A team of computer scientists at the University of Bristol has won an international competition on unravelling the structure of words by means of machine learning methods. The team, consisting of PhD students Sebastian Spiegler and Bruno Golenia (both pictured) and their advisor Prof Peter Flach, submitted several entries. One of these, developed by Sebastian Spiegler, won the competition in five out of six cases: Arabic (with and without vowels), Finnish, German and Turkish. Defeat was conceded only in English, which generally consists of much shorter words.
The Morpho Challenge is an annual scientific contest held as part of the PASCAL Network of Excellence funded by the European Union. The goal of the challenge is the advancement of machine learning algorithms that discover meaningful vocabulary units in words, called morphemes, to describe the underlying phenomena of word construction in natural languages.
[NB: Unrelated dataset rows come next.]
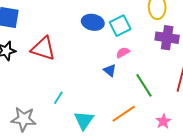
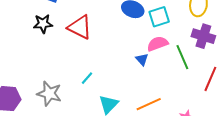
pink semicircle: (123, 53) -> (158, 44), size x1.5
green line: (144, 85) -> (182, 57), moved

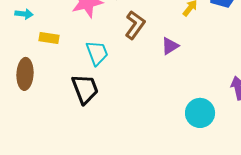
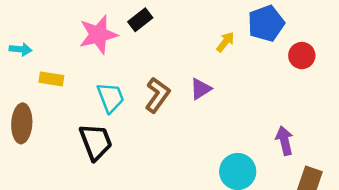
brown L-shape: (135, 25) -> (157, 95), moved

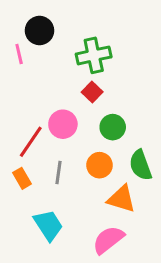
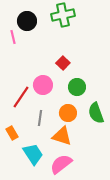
green cross: (94, 55) -> (63, 15), moved
orange rectangle: (22, 178) -> (12, 133), moved
orange triangle: (121, 199) -> (62, 136), moved
pink semicircle: (108, 240) -> (61, 164), moved

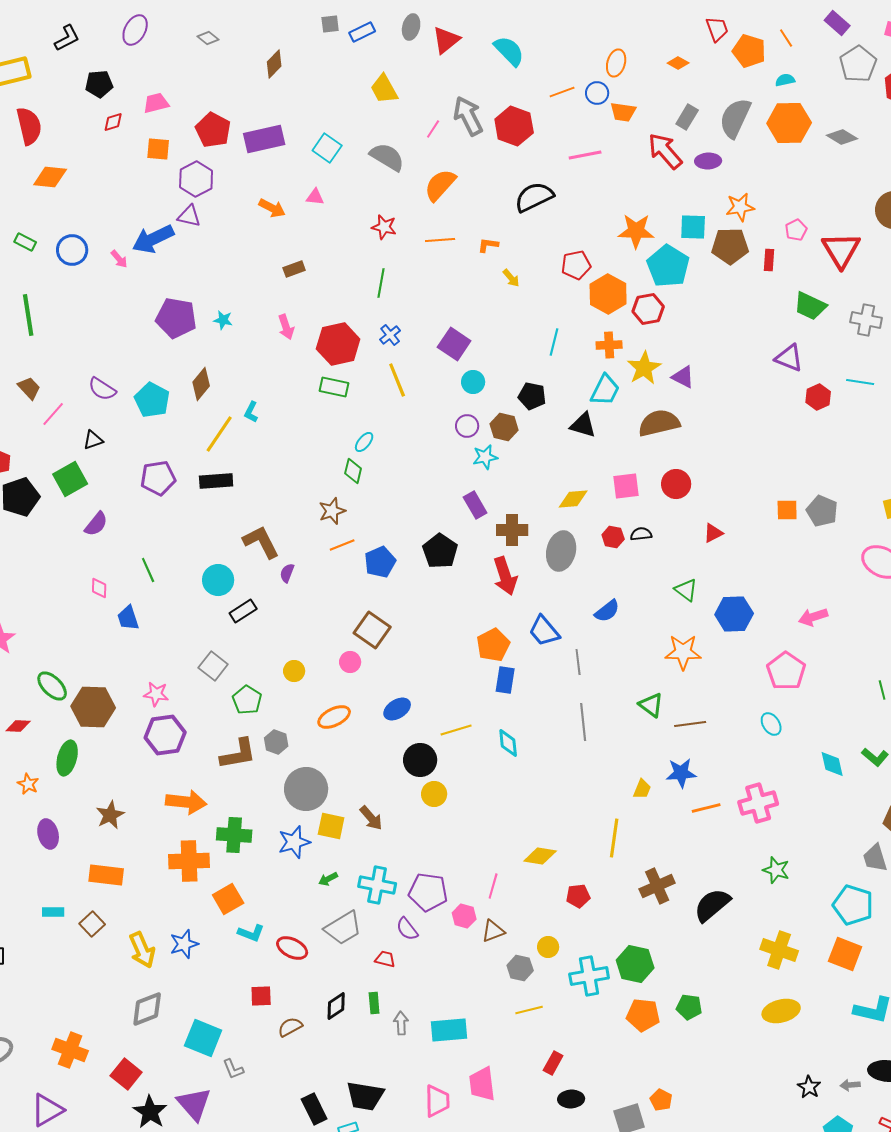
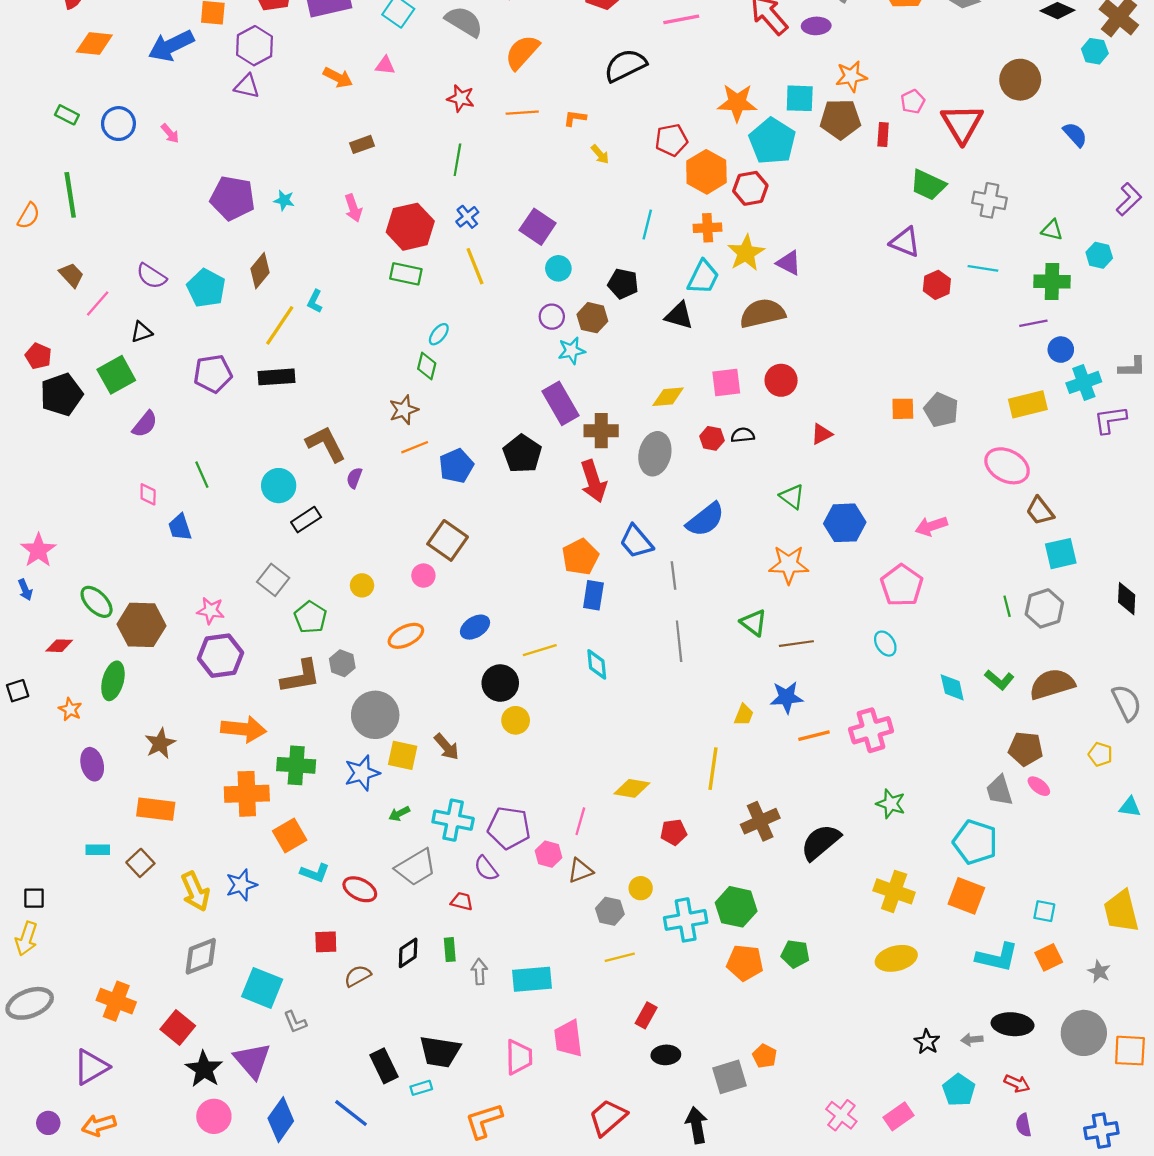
blue arrow: (153, 239) -> (171, 46), moved
purple rectangle: (475, 505) -> (561, 403), size x1.4
blue semicircle: (607, 611) -> (705, 520), size x1.4

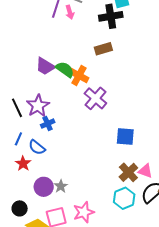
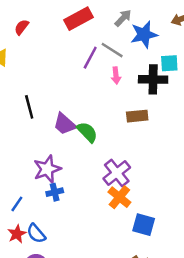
pink arrow: (70, 12) -> (116, 75), moved
orange cross: (79, 76) -> (119, 197), moved
black line: (17, 108) -> (29, 107), moved
blue semicircle: (37, 147) -> (36, 234), moved

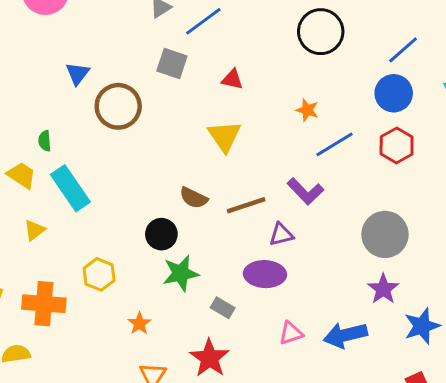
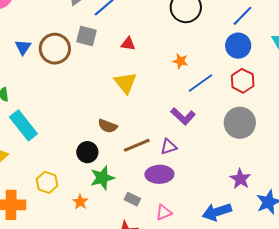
brown circle: (118, 106) -> (55, 49), moved
brown line: (246, 205) -> (137, 145), moved
gray circle: (385, 234) -> (240, 123), moved
orange star: (139, 323) -> (80, 202), moved
pink triangle: (291, 333) -> (164, 213), moved

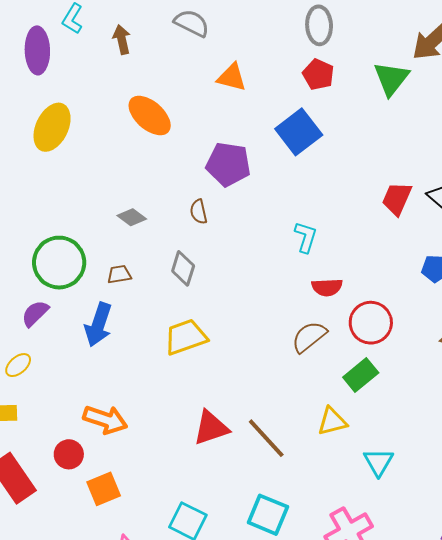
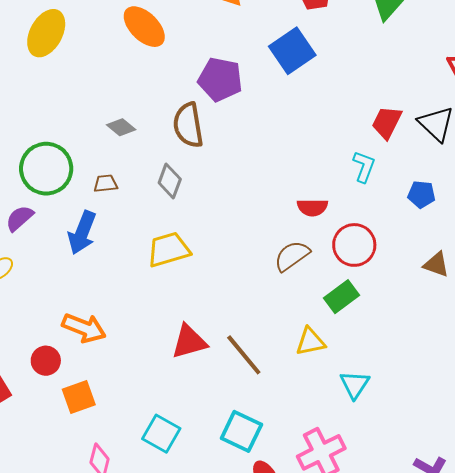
brown semicircle: (199, 212) -> (188, 125), size x1.8
cyan L-shape: (306, 237) -> (364, 167), moved

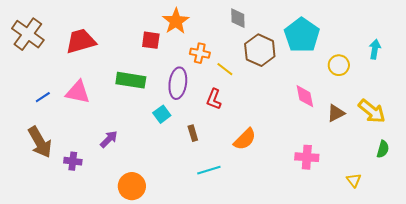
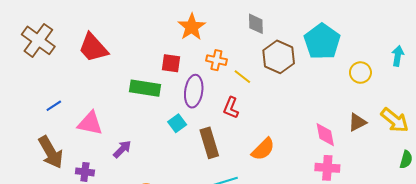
red square: (151, 40) -> (171, 63), moved
red trapezoid: (81, 41) -> (93, 48), turned -116
pink triangle: (78, 92) -> (90, 123), moved
pink diamond: (305, 96) -> (325, 135), moved
brown rectangle: (193, 133) -> (209, 143), size x1.8

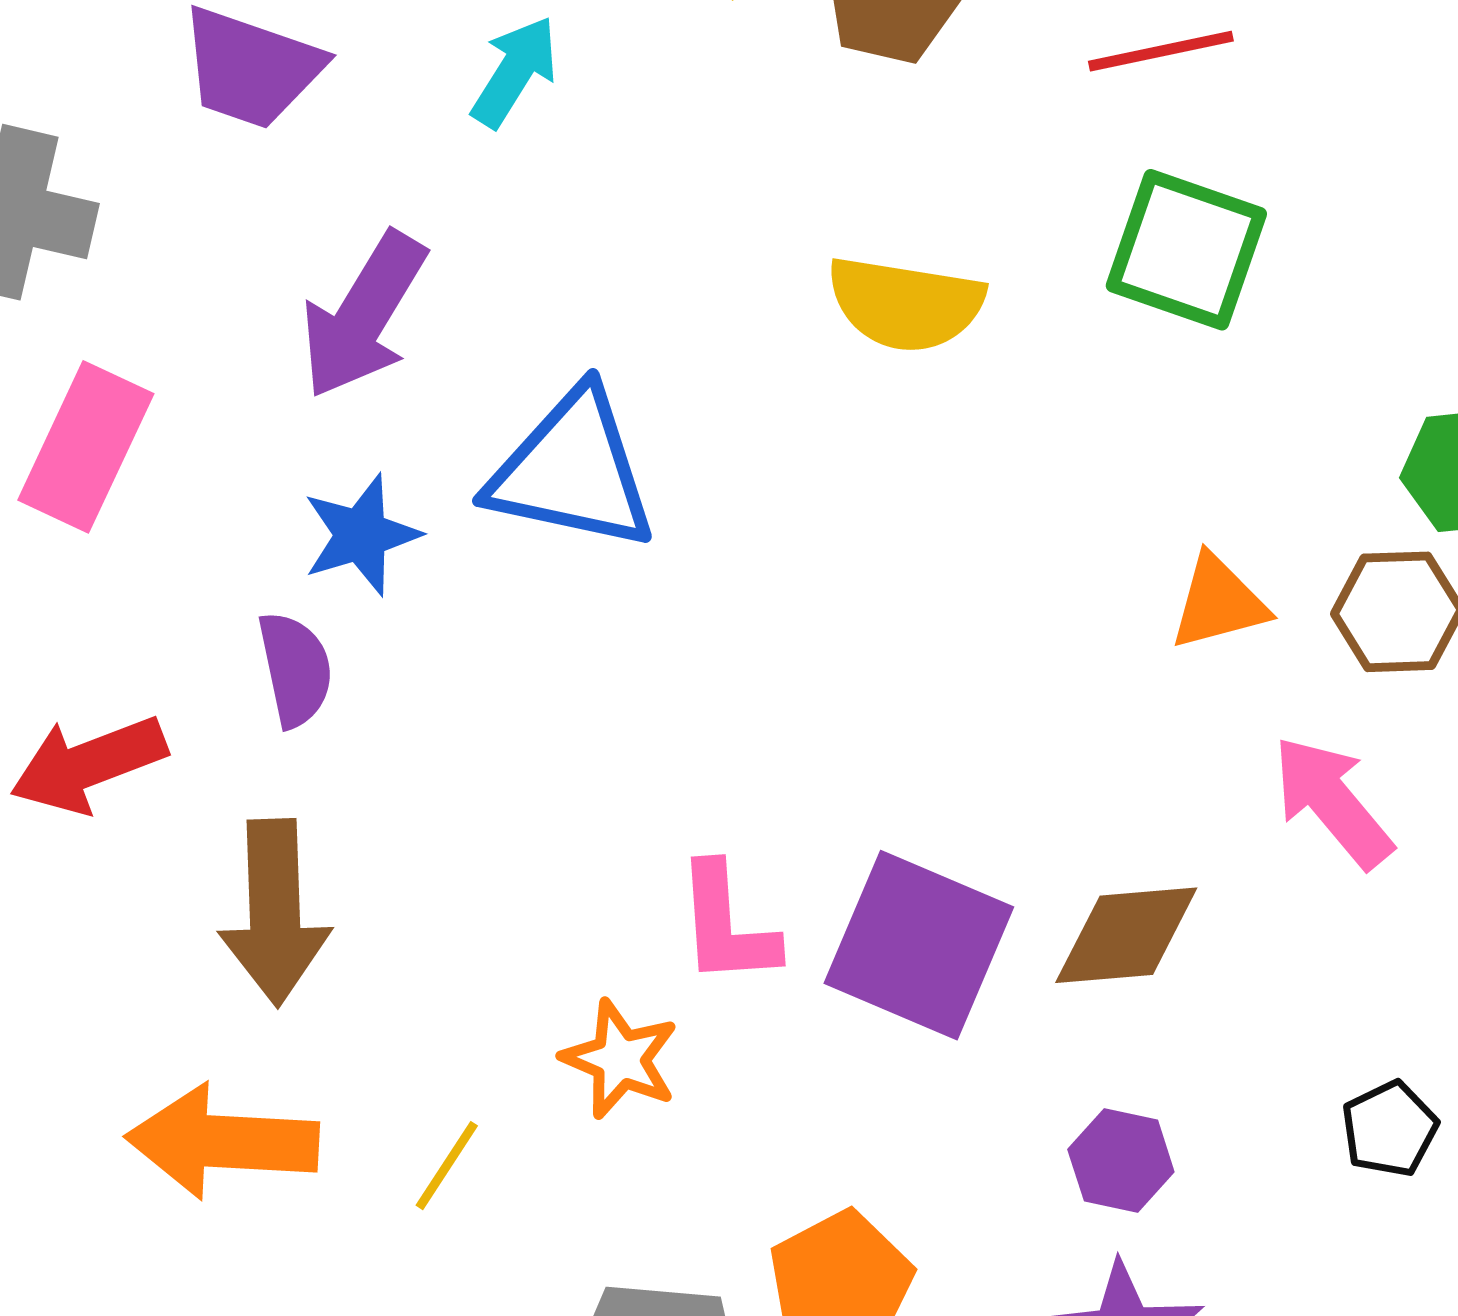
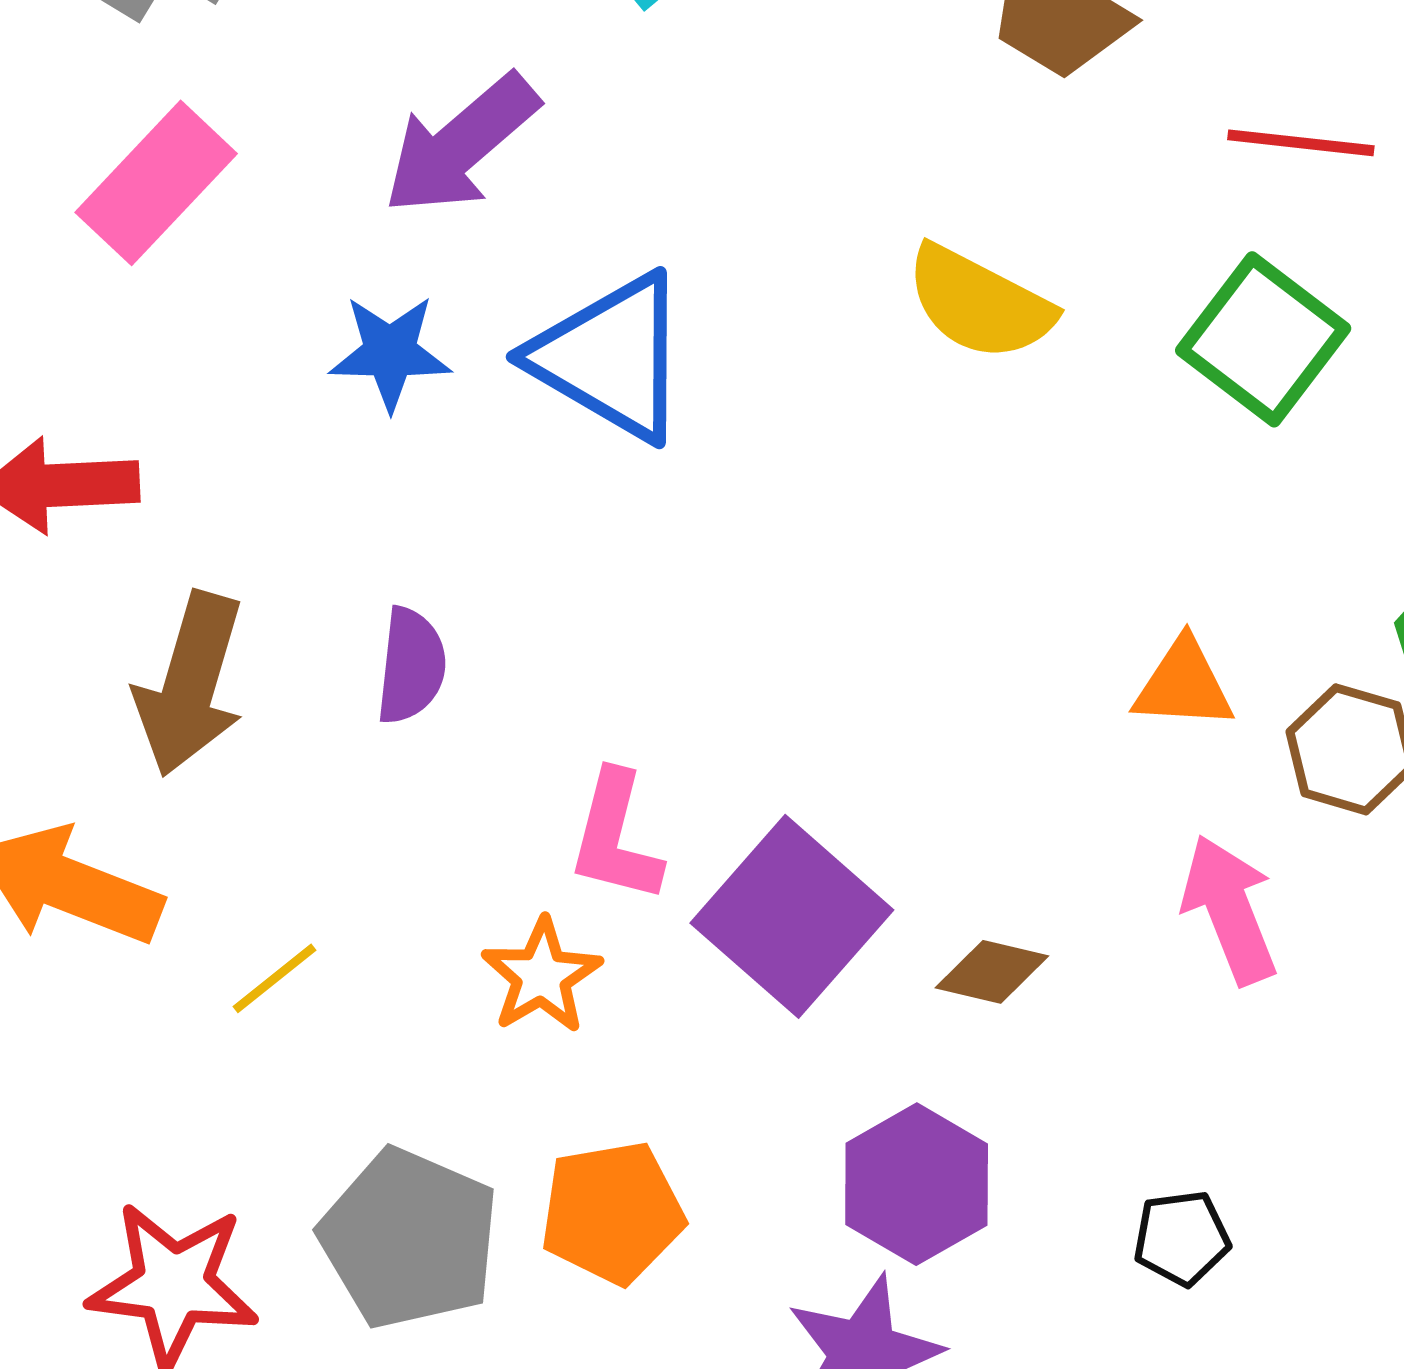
purple semicircle: (295, 669) -> (411, 666), moved
brown diamond: (1126, 935) -> (992, 972), size x0.7
orange star: (620, 1059) -> (542, 976), moved
purple hexagon: (1121, 1161) -> (917, 1184), size x1.5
These units are used in many different domains of speech and language technology, including text-to-speech systems, automatic speech recognition, machine translation, information retrieval and spell-checkers.
The research into machine learning methods for morphology is carried out as part of the EPSRC-funded project "Learning the morphology of complex synthetic languages", which focuses on indigenous and under-resourced languages where little labelled data and financial resources are available. In collaboration with the Meraka Institute in Pretoria and the University of Witwatersrand in Johannesburg the results of the project will be used to improve text-to-speech systems for indigenous South-African languages such as Zulu and Xhosa. Automatic machine learning methods offer great promise for such languages which are of insufficient commercial interest to develop handcrafted morphological dictionaries.
Specific methods applied by the team include sophisticated statistical models, as well as computationally intensive algorithms that necessitate the use of BlueCrystal, the University's state-of-the-art high-performance computing cluster. The work forms part of the Exabyte Informatics research theme, which deals with the challenges and opportunities of data-intensive computing.